■ **Task**:
If an entry below holds a picture, leave the picture out and print the rest exactly.

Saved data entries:
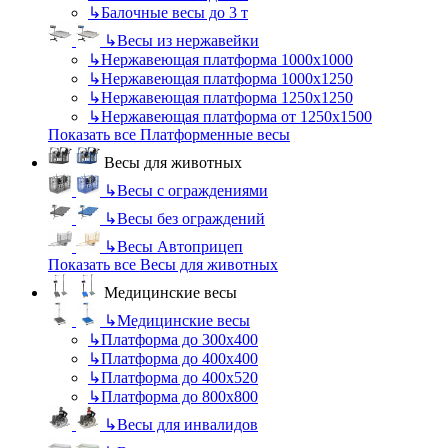
↳
Балочные весы до 3 т
↳
Весы из нержавейки
↳
Нержавеющая платформа 1000х1000
↳
Нержавеющая платформа 1000х1250
↳
Нержавеющая платформа 1250х1250
↳
Нержавеющая платформа от 1250х1500
Показать все Платформенные весы
Весы для животных
↳
Весы с ограждениями
↳
Весы без ограждений
↳
Весы Автоприцеп
Показать все Весы для животных
Медицинские весы
↳
Медицинские весы
↳
Платформа до 300х400
↳
Платформа до 400х400
↳
Платформа до 400х520
↳
Платформа до 800х800
↳
Весы для инвалидов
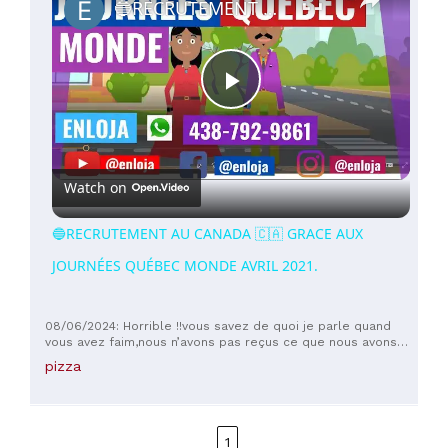
🔵RECRUTEMENT AU CANADA 🇨🇦 GRACE AUX JOURNÉES QUÉBEC MONDE AVRIL 2021.
Play
Video
Watch on
🔵RECRUTEMENT AU CANADA 🇨🇦 GRACE AUX
JOURNÉES QUÉBEC MONDE AVRIL 2021.
08/06/2024: Horrible !!vous savez de quoi je parle quand
vous avez faim,nous n’avons pas reçus ce que nous avons
commander et ce n’est pas la première fois ,l’huile
pizza
dégouline du plat écœurant.Je pense que certain travail ne
sont pas à prendre à la légère .
1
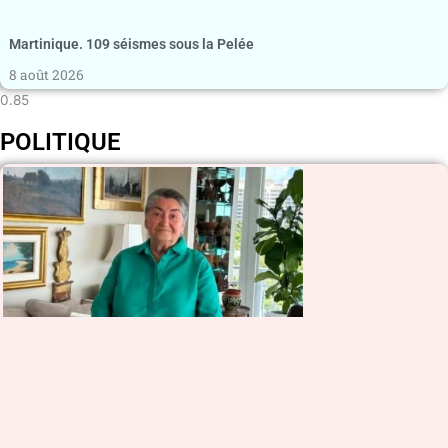
Martinique. 109 séismes sous la Pelée
8 août 2026
POLITIQUE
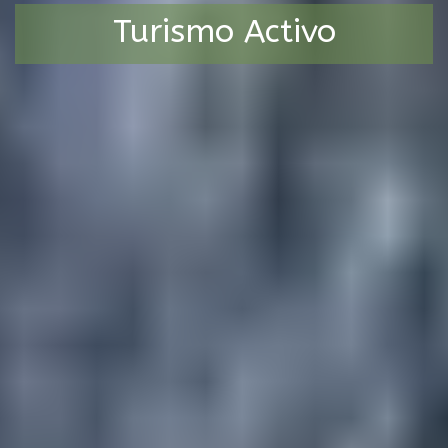
Turismo Activo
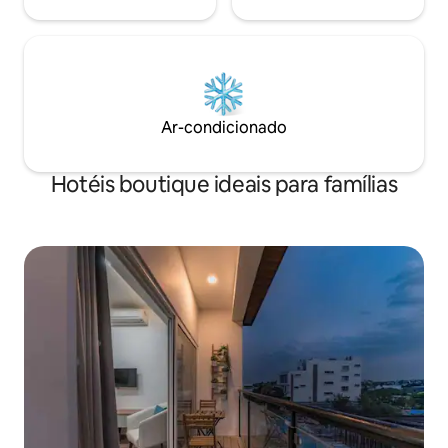
Ar-condicionado
Hotéis boutique ideais para famílias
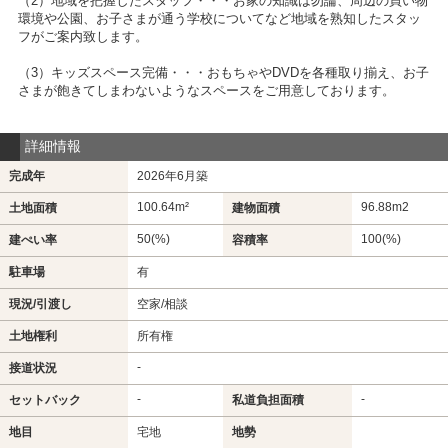
（2）地域を把握したスタッフ・・・お家の知識は勿論、周辺の買い物
環境や公園、お子さまが通う学校についてなど地域を熟知したスタッ
フがご案内致します。
（3）キッズスペース完備・・・おもちゃやDVDを各種取り揃え、お子
さまが飽きてしまわないようなスペースをご用意しております。
詳細情報
完成年
2026年6月築
100.64m²
96.88m
2
土地面積
建物面積
50(%)
100(%)
建ぺい率
容積率
駐車場
有
現況/引渡し
空家/相談
土地権利
所有権
-
接道状況
-
-
セットバック
私道負担面積
地目
宅地
地勢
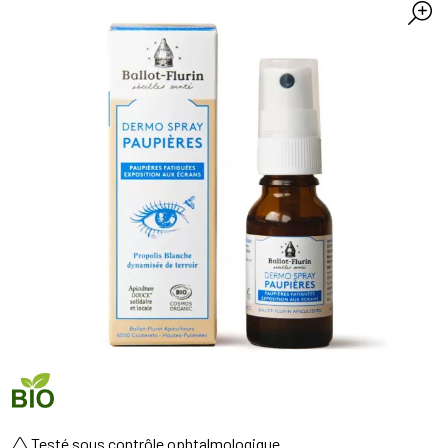
Testé sous contrôle ophtalmologique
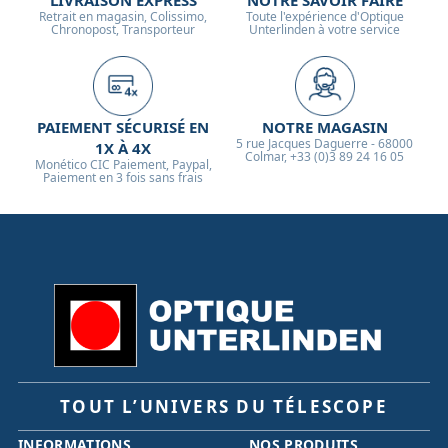
LIVRAISON EXPRESS
NOTRE SAVOIR FAIRE
Retrait en magasin, Colissimo,
Toute l'expérience d'Optique
Chronopost, Transporteur
Unterlinden à votre service
PAIEMENT SÉCURISÉ EN
NOTRE MAGASIN
5 rue Jacques Daguerre - 68000
1X À 4X
Colmar, +33 (0)3 89 24 16 05
Monético CIC Paiement, Paypal,
Paiement en 3 fois sans frais
TOUT L’UNIVERS DU TÉLESCOPE
INFORMATIONS
NOS PRODUITS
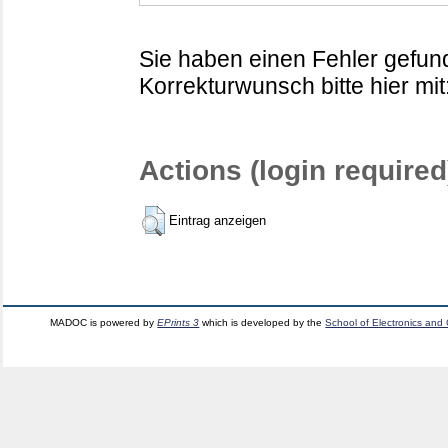
Sie haben einen Fehler gefund
Korrekturwunsch bitte hier mit
Actions (login required
Eintrag anzeigen
MADOC is powered by
EPrints 3
which is developed by the
School of Electronics and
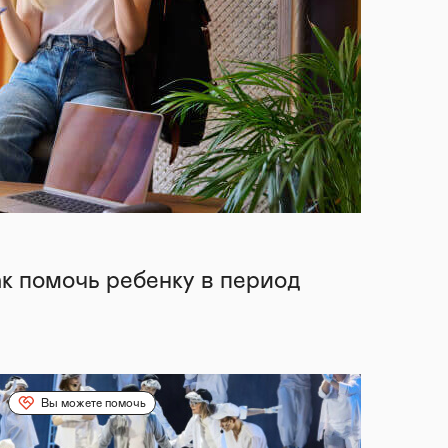
ак помочь ребенку в период
Вы можете помочь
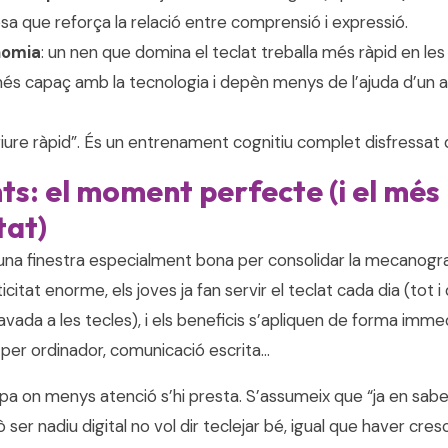
sa que reforça la relació entre comprensió i expressió.
nomia
: un nen que domina el teclat treballa més ràpid en le
més capaç amb la tecnologia i depèn menys de l’ajuda d’un ad
ure ràpid”. És un entrenament cognitiu complet disfressat d’
s: el moment perfecte (i el més
tat)
una finestra especialment bona per consolidar la mecanografi
icitat enorme, els joves ja fan servir el teclat cada dia (tot
clavada a les tecles), i els beneficis s’apliquen de forma immed
per ordinador, comunicació escrita…
apa on menys atenció s’hi presta. S’assumeix que “ja en sab
ò ser nadiu digital no vol dir teclejar bé, igual que haver cre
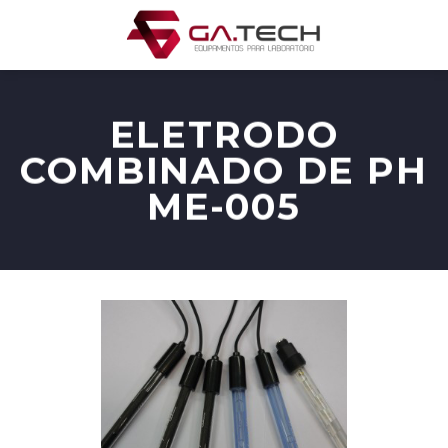
Skip
to
content
ELETRODO
COMBINADO DE PH
ME-005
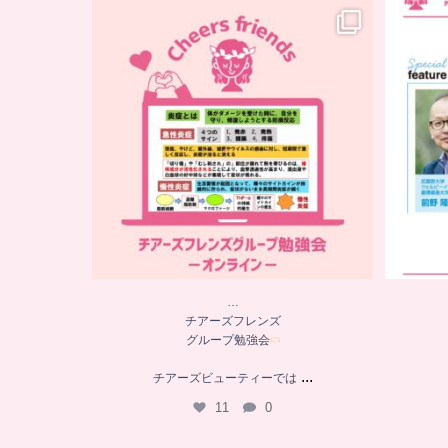
…
チアーズフレンズ
グループ勉強会
チアーズビューティーでは
...
11
0
…
チアーズフレンズ
グループ勉強会
...
チアーズビューティーでは
11
0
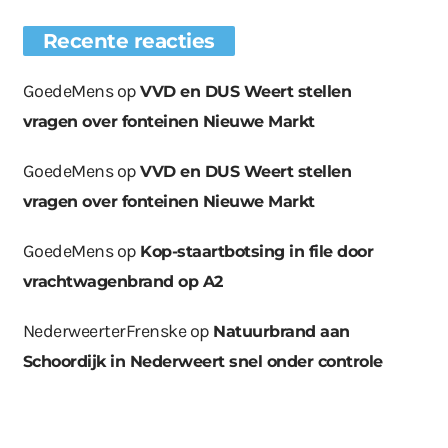
Recente reacties
GoedeMens
op
VVD en DUS Weert stellen
vragen over fonteinen Nieuwe Markt
GoedeMens
op
VVD en DUS Weert stellen
vragen over fonteinen Nieuwe Markt
GoedeMens
op
Kop-staartbotsing in file door
vrachtwagenbrand op A2
NederweerterFrenske
op
Natuurbrand aan
Schoordijk in Nederweert snel onder controle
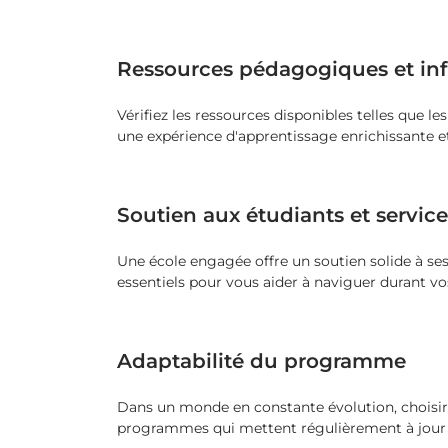
Ressources pédagogiques et inf
Vérifiez les ressources disponibles telles que le
une expérience d'apprentissage enrichissante et
Soutien aux étudiants et service
Une école engagée offre un soutien solide à ses 
essentiels pour vous aider à naviguer durant vo
Adaptabilité du programme
Dans un monde en constante évolution, choisi
programmes qui mettent régulièrement à jour le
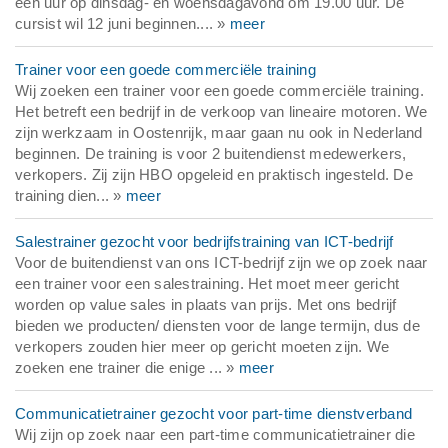
een uur op dinsdag- en woensdagavond om 19.00 uur. De
cursist wil 12 juni beginnen.... »
meer
Trainer voor een goede commerciële training
Wij zoeken een trainer voor een goede commerciële training.
Het betreft een bedrijf in de verkoop van lineaire motoren. We
zijn werkzaam in Oostenrijk, maar gaan nu ook in Nederland
beginnen. De training is voor 2 buitendienst medewerkers,
verkopers. Zij zijn HBO opgeleid en praktisch ingesteld. De
training dien... »
meer
Salestrainer gezocht voor bedrijfstraining van ICT-bedrijf
Voor de buitendienst van ons ICT-bedrijf zijn we op zoek naar
een trainer voor een salestraining. Het moet meer gericht
worden op value sales in plaats van prijs. Met ons bedrijf
bieden we producten/ diensten voor de lange termijn, dus de
verkopers zouden hier meer op gericht moeten zijn. We
zoeken ene trainer die enige ... »
meer
Communicatietrainer gezocht voor part-time dienstverband
Wij zijn op zoek naar een part-time communicatietrainer die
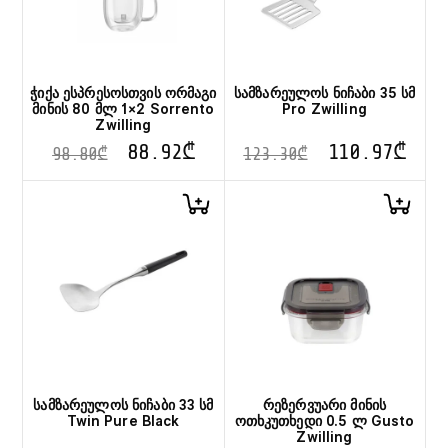
ჭიქა ესპრესოსთვის ორმაგი
სამზარეულოს ნიჩაბი 35 სმ
მინის 80 მლ 1×2 Sorrento
Pro Zwilling
Zwilling
88.92
₾
110.97
₾
98.80
₾
123.30
₾
სამზარეულოს ნიჩაბი 33 სმ
რეზერვუარი მინის
Twin Pure Black
ოთხკუთხედი 0.5 ლ Gusto
Zwilling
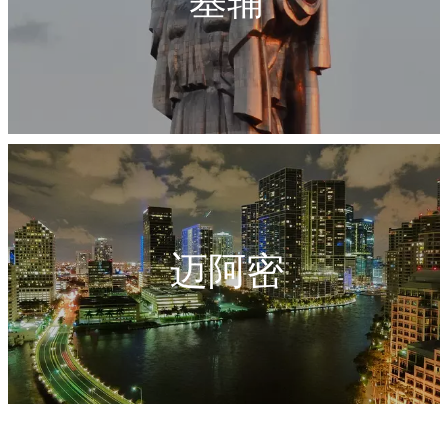
基辅
迈阿密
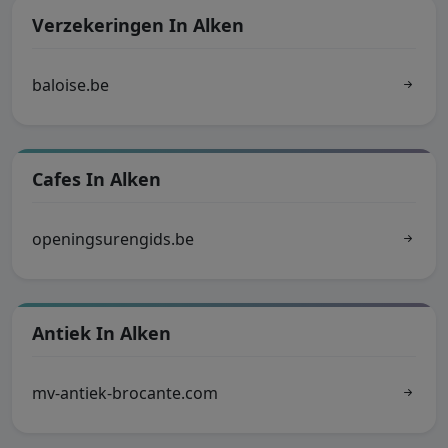
Verzekeringen In Alken
baloise.be
Cafes In Alken
openingsurengids.be
Antiek In Alken
mv-antiek-brocante.com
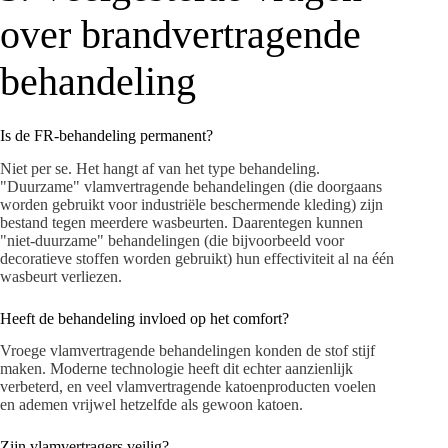
over brandvertragende
behandeling
Is de FR-behandeling permanent?
Niet per se. Het hangt af van het type behandeling.
"Duurzame" vlamvertragende behandelingen (die doorgaans
worden gebruikt voor industriële beschermende kleding) zijn
bestand tegen meerdere wasbeurten. Daarentegen kunnen
"niet-duurzame" behandelingen (die bijvoorbeeld voor
decoratieve stoffen worden gebruikt) hun effectiviteit al na één
wasbeurt verliezen.
Heeft de behandeling invloed op het comfort?
Vroege vlamvertragende behandelingen konden de stof stijf
maken. Moderne technologie heeft dit echter aanzienlijk
verbeterd, en veel vlamvertragende katoenproducten voelen
en ademen vrijwel hetzelfde als gewoon katoen.
Zijn vlamvertragers veilig?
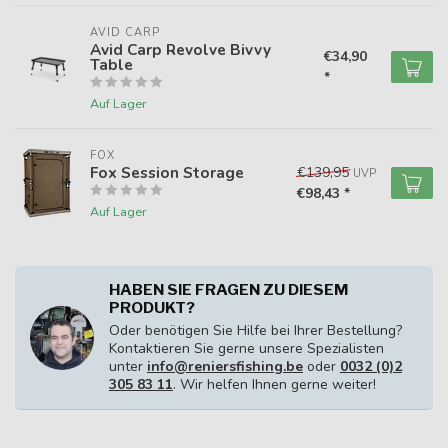
AVID CARP
Avid Carp Revolve Bivvy
€34,90
Table
*
Auf Lager
FOX
Fox Session Storage
€139,95
UVP
€98,43 *
Auf Lager
HABEN SIE FRAGEN ZU DIESEM
PRODUKT?
Oder benötigen Sie Hilfe bei Ihrer Bestellung?
Kontaktieren Sie gerne unsere Spezialisten
unter
info@reniersfishing.be
oder
0032 (0)2
305 83 11
. Wir helfen Ihnen gerne weiter!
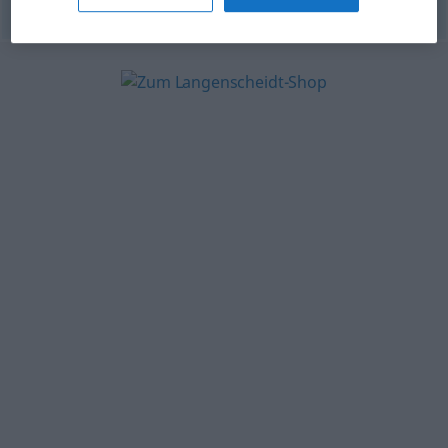
© OpenThesaurus-es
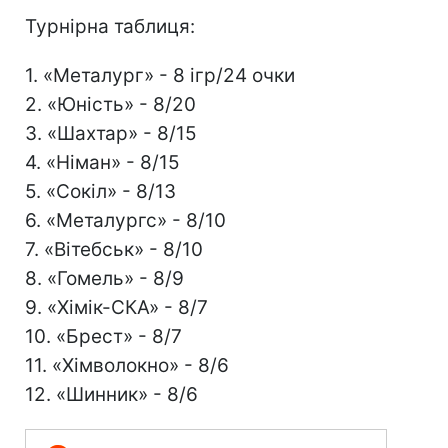
Турнірна таблиця:
1. «Металург» - 8 ігр/24 очки
2. «Юність» - 8/20
3. «Шахтар» - 8/15
4. «Німан» - 8/15
5. «Сокіл» - 8/13
6. «Металургс» - 8/10
7. «Вітебськ» - 8/10
8. «Гомель» - 8/9
9. «Хімік-СКА» - 8/7
10. «Брест» - 8/7
11. «Хімволокно» - 8/6
12. «Шинник» - 8/6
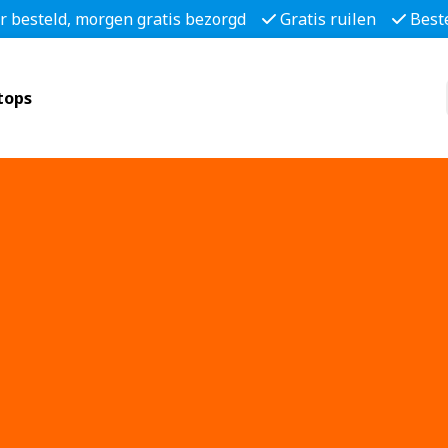
r besteld, morgen gratis bezorgd
Gratis ruilen
Best
tops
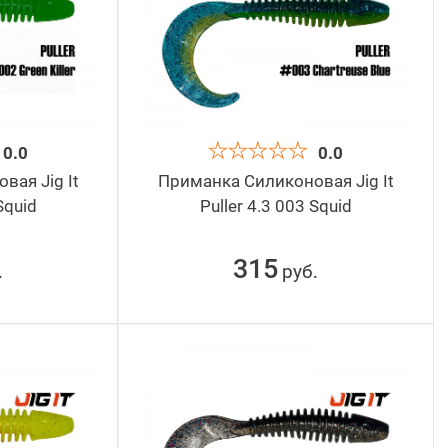
0.0
0.0
ая Jig It
Приманка Силиконовая Jig It
Squid
Puller 4.3 003 Squid
315
руб
.
.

■ **Exercise answer**:
↳
Балочные весы до 3 т
↳
Весы из нержавейки
↳
Нержавеющая платформа 1000х1000
↳
Нержавеющая платформа 1000х1250
↳
Нержавеющая платформа 1250х1250
↳
Нержавеющая платформа от 1250х1500
Показать все Платформенные весы
Весы для животных
↳
Весы с ограждениями
↳
Весы без ограждений
↳
Весы Автоприцеп
Показать все Весы для животных
Медицинские весы
↳
Медицинские весы
↳
Платформа до 300х400
↳
Платформа до 400х400
↳
Платформа до 400х520
↳
Платформа до 800х800
↳
Весы для инвалидов
🔵RECRUTEMENT AU CANADA 🇨🇦 GRACE AUX JOURNÉES QUÉBEC MONDE AVRIL 2021.
Play
Video
Watch on
🔵RECRUTEMENT AU CANADA 🇨🇦 GRACE AUX
JOURNÉES QUÉBEC MONDE AVRIL 2021.
08/06/2024: Horrible !!vous savez de quoi je parle quand
vous avez faim,nous n’avons pas reçus ce que nous avons
commander et ce n’est pas la première fois ,l’huile
pizza
dégouline du plat écœurant.Je pense que certain travail ne
sont pas à prendre à la légère .
1
Martinique. 109 séismes sous la Pelée
8 août 2026
POLITIQUE
Turismo Activo
Ar-condicionado
Hotéis boutique ideais para famílias
（2）地域を把握したスタッフ・・・お家の知識は勿論、周辺の買い物
環境や公園、お子さまが通う学校についてなど地域を熟知したスタッ
フがご案内致します。
（3）キッズスペース完備・・・おもちゃやDVDを各種取り揃え、お子
さまが飽きてしまわないようなスペースをご用意しております。
詳細情報
完成年
2026年6月築
100.64m²
96.88m
2
土地面積
建物面積
50(%)
100(%)
建ぺい率
容積率
駐車場
有
現況/引渡し
空家/相談
土地権利
所有権
-
接道状況
-
-
セットバック
私道負担面積
地目
宅地
地勢
Testé sous contrôle ophtalmologique
LIVRAISON EXPRESS
NOTRE SAVOIR FAIRE
Retrait en magasin, Colissimo,
Toute l'expérience d'Optique
Chronopost, Transporteur
Unterlinden à votre service
PAIEMENT SÉCURISÉ EN
NOTRE MAGASIN
5 rue Jacques Daguerre - 68000
1X À 4X
Colmar, +33 (0)3 89 24 16 05
Monético CIC Paiement, Paypal,
Paiement en 3 fois sans frais
TOUT L’UNIVERS DU TÉLESCOPE
INFORMATIONS
NOS PRODUITS
Sie haben einen Fehler gefund
Korrekturwunsch bitte hier mit
Actions (login required
Eintrag anzeigen
MADOC is powered by
EPrints 3
which is developed by the
School of Electronics and
ак помочь ребенку в период
Вы можете помочь
sa que reforça la relació entre comprensió i expressió.
nomia
: un nen que domina el teclat treballa més ràpid en le
més capaç amb la tecnologia i depèn menys de l’ajuda d’un ad
ure ràpid”. És un entrenament cognitiu complet disfressat d’
s: el moment perfecte (i el més
tat)
una finestra especialment bona per consolidar la mecanografi
icitat enorme, els joves ja fan servir el teclat cada dia (tot
clavada a les tecles), i els beneficis s’apliquen de forma immed
per ordinador, comunicació escrita…
apa on menys atenció s’hi presta. S’assumeix que “ja en sab
ò ser nadiu digital no vol dir teclejar bé, igual que haver cre
Skip
to
content
ELETRODO
COMBINADO DE PH
ME-005
…
チアーズフレンズ
グループ勉強会
チアーズビューティーでは
...
11
0
…
チアーズフレンズ
グループ勉強会
...
チアーズビューティーでは
11
0
Recente reacties
GoedeMens
op
VVD en DUS Weert stellen
vragen over fonteinen Nieuwe Markt
GoedeMens
op
VVD en DUS Weert stellen
vragen over fonteinen Nieuwe Markt
GoedeMens
op
Kop-staartbotsing in file door
vrachtwagenbrand op A2
NederweerterFrenske
op
Natuurbrand aan
Schoordijk in Nederweert snel onder controle
Ressources pédagogiques et inf
Vérifiez les ressources disponibles telles que le
une expérience d'apprentissage enrichissante et
Soutien aux étudiants et service
Une école engagée offre un soutien solide à ses 
essentiels pour vous aider à naviguer durant vo
Adaptabilité du programme
Dans un monde en constante évolution, choisi
programmes qui mettent régulièrement à jour le
een uur op dinsdag- en woensdagavond om 19.00 uur. De
cursist wil 12 juni beginnen.... »
meer
Trainer voor een goede commerciële training
Wij zoeken een trainer voor een goede commerciële training.
Het betreft een bedrijf in de verkoop van lineaire motoren. We
zijn werkzaam in Oostenrijk, maar gaan nu ook in Nederland
beginnen. De training is voor 2 buitendienst medewerkers,
verkopers. Zij zijn HBO opgeleid en praktisch ingesteld. De
training dien... »
meer
Salestrainer gezocht voor bedrijfstraining van ICT-bedrijf
Voor de buitendienst van ons ICT-bedrijf zijn we op zoek naar
een trainer voor een salestraining. Het moet meer gericht
worden op value sales in plaats van prijs. Met ons bedrijf
bieden we producten/ diensten voor de lange termijn, dus de
verkopers zouden hier meer op gericht moeten zijn. We
zoeken ene trainer die enige ... »
meer
Communicatietrainer gezocht voor part-time dienstverband
Wij zijn op zoek naar een part-time communicatietrainer die
ჭიქა ესპრესოსთვის ორმაგი
სამზარეულოს ნიჩაბი 35 სმ
მინის 80 მლ 1×2 Sorrento
Pro Zwilling
Zwilling
88.92
₾
110.97
₾
98.80
₾
123.30
₾
სამზარეულოს ნიჩაბი 33 სმ
რეზერვუარი მინის
Twin Pure Black
ოთხკუთხედი 0.5 ლ Gusto
Zwilling
基辅
迈阿密
Verzekeringen In Alken
baloise.be
Cafes In Alken
openingsurengids.be
Antiek In Alken
mv-antiek-brocante.com
over brandvertragende
behandeling
Is de FR-behandeling permanent?
Niet per se. Het hangt af van het type behandeling.
"Duurzame" vlamvertragende behandelingen (die doorgaans
worden gebruikt voor industriële beschermende kleding) zijn
bestand tegen meerdere wasbeurten. Daarentegen kunnen
"niet-duurzame" behandelingen (die bijvoorbeeld voor
decoratieve stoffen worden gebruikt) hun effectiviteit al na één
wasbeurt verliezen.
Heeft de behandeling invloed op het comfort?
Vroege vlamvertragende behandelingen konden de stof stijf
maken. Moderne technologie heeft dit echter aanzienlijk
verbeterd, en veel vlamvertragende katoenproducten voelen
en ademen vrijwel hetzelfde als gewoon katoen.
Zijn vlamvertragers veilig?
AVID CARP
Avid Carp Revolve Bivvy
€34,90
Table
*
Auf Lager
FOX
Fox Session Storage
€139,95
UVP
€98,43 *
Auf Lager
HABEN SIE FRAGEN ZU DIESEM
PRODUKT?
Oder benötigen Sie Hilfe bei Ihrer Bestellung?
Kontaktieren Sie gerne unsere Spezialisten
unter
info@reniersfishing.be
oder
0032 (0)2
305 83 11
. Wir helfen Ihnen gerne weiter!
© OpenThesaurus-es
Турнірна таблиця:
1. «Металург» - 8 ігр/24 очки
2. «Юність» - 8/20
3. «Шахтар» - 8/15
4. «Німан» - 8/15
5. «Сокіл» - 8/13
6. «Металургс» - 8/10
7. «Вітебськ» - 8/10
8. «Гомель» - 8/9
9. «Хімік-СКА» - 8/7
10. «Брест» - 8/7
11. «Хімволокно» - 8/6
12. «Шинник» - 8/6
r besteld, morgen gratis bezorgd
Gratis ruilen
Best
tops
0.0
0.0
ая Jig It
Приманка Силиконовая Jig It
Squid
Puller 4.3 003 Squid
315
руб
.
.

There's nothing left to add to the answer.